Après avoir enseigné l’histoire et la géographie au lycée pendant huit ans, Clotilde Brossollet a, dans la suite du mouvement social de 2013, participé à la fondation des Gavroches. Engagée sur différents fronts, notamment celui de la fin de vie et chroniqueuse pour Radio Espérance, elle est aujourd’hui responsable du développement à Ichtus.

Son interview croisée avec Grégory Turpin sur l’engagement des jeunes sur FigaroVOX.
Sa tribune demandant des états-généraux de la fin de vie sur Leplus.nouvelobs.

 

Sa conférence en 8 points :

 

1° La société du bien commun est celle qui permet à l’homme de se donner.

2° L’anthropologie chrétienne nous invite, voire nous oblige, à entrer en politique. Nous avons pour mission d’être des #CathosEnAction dans des réseaux qui partagent un même esprit, une même méthode et travaillent pour un même but.

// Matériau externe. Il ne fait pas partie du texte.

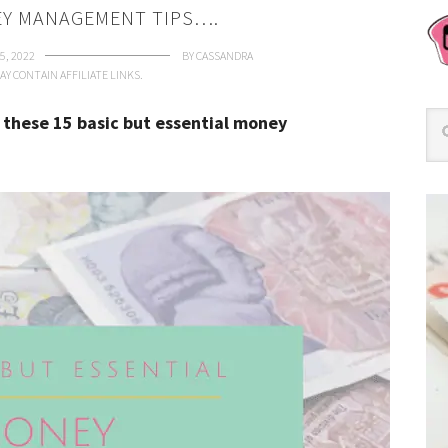
EY MANAGEMENT TIPS….
5, 2022
BY
CASSANDRA
AY CONTAIN AFFILIATE LINKS.
 these 15 basic but essential money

3° Nous avons le devoir de vivre, d’abord entre nous, cette amitié politique que nous souhaitons à l’échelle de la société. L’amitié politique veut dire se réjouir des réussites des autres et savoir se poser en auxiliaires de ceux-ci.

4° Nous devons aussi développer une éthique de l’action en accordant les moyens dont nous usons avec les buts que nous poursuivons. Les outils de la déconstruction sont faits pour déconstruire, ils ne peuvent donc servir la reconstruction.

5° Aujourd’hui notre action est obligatoirement culturelle. L’action culturelle précède et nourrit l’action politique car la politique doit respecter la nature de son peuple et sa civilisation.

6° La jeunesse française baigne dans une culture urbaine uniforme, elle a un besoin urgent de réenracinement.

7° Nous avons perdu le sens de la transmission du savoir. La jeunesse ne peut donc comprendre le monde d’avant et celui d’aujourd’hui.

8°  La culture n’est pas une fin en soi mais elle est le moyen idéal de rendre notre civilisation aimable.